By analyzing existing cross correlation between Wanhua Chemical Group and Weihai Guangwei Composites, you can compare the effects of market volatilities on Wanhua Chemical and Weihai Guangwei and check how they will diversify away market risk if combined in the same portfolio for a given time horizon. You can also utilize pair trading strategies of matching a long position in Wanhua Chemical with a short position of Weihai Guangwei. Check out your portfolio center. Please also check ongoing floating volatility patterns of Wanhua Chemical and Weihai Guangwei.

Diversification Opportunities for Wanhua Chemical and Weihai Guangwei

0.62
  Correlation Coefficient

Poor diversification

The 3 months correlation between Wanhua and Weihai is 0.62. Overlapping area represents the amount of risk that can be diversified away by holding Wanhua Chemical Group and Weihai Guangwei Composites in the same portfolio, assuming nothing else is changed. The correlation between historical prices or returns on Weihai Guangwei Comp and Wanhua Chemical is a relative statistical measure of the degree to which these equity instruments tend to move together. The correlation coefficient measures the extent to which returns on Wanhua Chemical Group are associated (or correlated) with Weihai Guangwei. Values of the correlation coefficient range from -1 to +1, where. The correlation of zero (0) is possible when the price movement of Weihai Guangwei Comp has no effect on the direction of Wanhua Chemical i.e., Wanhua Chemical and Weihai Guangwei go up and down completely randomly.

Pair Corralation between Wanhua Chemical and Weihai Guangwei

Assuming the 90 days trading horizon Wanhua Chemical Group is expected to generate 0.51 times more return on investment than Weihai Guangwei. However, Wanhua Chemical Group is 1.97 times less risky than Weihai Guangwei. It trades about -0.23 of its potential returns per unit of risk. Weihai Guangwei Composites is currently generating about -0.14 per unit of risk. If you would invest  7,960  in Wanhua Chemical Group on August 29, 2024 and sell it today you would lose (670.00) from holding Wanhua Chemical Group or give up 8.42% of portfolio value over 90 days.
Time Period3 Months [change]
DirectionMoves Together 
StrengthSignificant
Accuracy100.0%
ValuesDaily Returns

Wanhua Chemical Group  vs.  Weihai Guangwei Composites

 Performance 
       Timeline  
Wanhua Chemical Group 

Risk-Adjusted Performance

2 of 100

 
Weak
 
Strong
Weak
Compared to the overall equity markets, risk-adjusted returns on investments in Wanhua Chemical Group are ranked lower than 2 (%) of all global equities and portfolios over the last 90 days. Despite somewhat strong basic indicators, Wanhua Chemical is not utilizing all of its potentials. The current stock price disturbance, may contribute to short-term losses for the investors.
Weihai Guangwei Comp 

Risk-Adjusted Performance

7 of 100

 
Weak
 
Strong
OK
Compared to the overall equity markets, risk-adjusted returns on investments in Weihai Guangwei Composites are ranked lower than 7 (%) of all global equities and portfolios over the last 90 days. Despite somewhat weak basic indicators, Weihai Guangwei sustained solid returns over the last few months and may actually be approaching a breakup point.

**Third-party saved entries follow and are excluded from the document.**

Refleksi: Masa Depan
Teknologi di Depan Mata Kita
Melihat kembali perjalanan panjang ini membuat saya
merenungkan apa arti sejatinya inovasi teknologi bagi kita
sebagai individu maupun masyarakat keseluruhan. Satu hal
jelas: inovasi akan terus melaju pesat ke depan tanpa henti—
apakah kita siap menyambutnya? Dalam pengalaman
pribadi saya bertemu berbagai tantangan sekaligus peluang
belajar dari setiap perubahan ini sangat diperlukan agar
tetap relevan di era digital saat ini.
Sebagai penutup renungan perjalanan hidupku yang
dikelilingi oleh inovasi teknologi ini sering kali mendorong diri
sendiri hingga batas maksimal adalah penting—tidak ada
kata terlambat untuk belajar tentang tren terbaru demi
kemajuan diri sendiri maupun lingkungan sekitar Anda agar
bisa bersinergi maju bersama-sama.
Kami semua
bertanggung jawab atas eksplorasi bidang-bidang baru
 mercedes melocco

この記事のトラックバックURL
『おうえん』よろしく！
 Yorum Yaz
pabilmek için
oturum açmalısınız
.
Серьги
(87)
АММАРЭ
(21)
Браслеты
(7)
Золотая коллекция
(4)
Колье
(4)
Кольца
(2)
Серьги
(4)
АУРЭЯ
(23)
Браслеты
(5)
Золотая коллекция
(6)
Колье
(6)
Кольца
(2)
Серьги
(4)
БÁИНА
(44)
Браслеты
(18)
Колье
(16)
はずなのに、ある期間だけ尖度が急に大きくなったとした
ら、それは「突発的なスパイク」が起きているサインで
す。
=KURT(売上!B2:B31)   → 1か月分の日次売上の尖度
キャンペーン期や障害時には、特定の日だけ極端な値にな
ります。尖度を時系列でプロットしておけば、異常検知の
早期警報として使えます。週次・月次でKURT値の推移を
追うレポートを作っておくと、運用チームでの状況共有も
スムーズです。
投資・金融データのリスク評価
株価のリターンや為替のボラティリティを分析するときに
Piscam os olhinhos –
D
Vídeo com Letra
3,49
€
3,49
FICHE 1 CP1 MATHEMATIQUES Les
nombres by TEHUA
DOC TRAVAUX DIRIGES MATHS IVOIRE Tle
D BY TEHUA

Wanhua Chemical and Weihai Guangwei Volatility Contrast

   Predicted Return Density   
       Returns  

Pair Trading with Wanhua Chemical and Weihai Guangwei

The main advantage of trading using opposite Wanhua Chemical and Weihai Guangwei positions is that it hedges away some unsystematic risk. Because of two separate transactions, even if Wanhua Chemical position performs unexpectedly, Weihai Guangwei can make up some of the losses. Pair trading also minimizes risk from directional movements in the market. For example, if an entire industry or sector drops because of unexpected headlines, the short position in Weihai Guangwei will offset losses from the drop in Weihai Guangwei's long position.
The idea behind Wanhua Chemical Group and Weihai Guangwei Composites pairs trading is to make the combined position market-neutral, meaning the overall market's direction will not affect its win or loss (or potential downside or upside). This can be achieved by designing a pairs trade with two highly correlated stocks or equities that operate in a similar space or sector, making it possible to obtain profits through simple and relatively low-risk investment.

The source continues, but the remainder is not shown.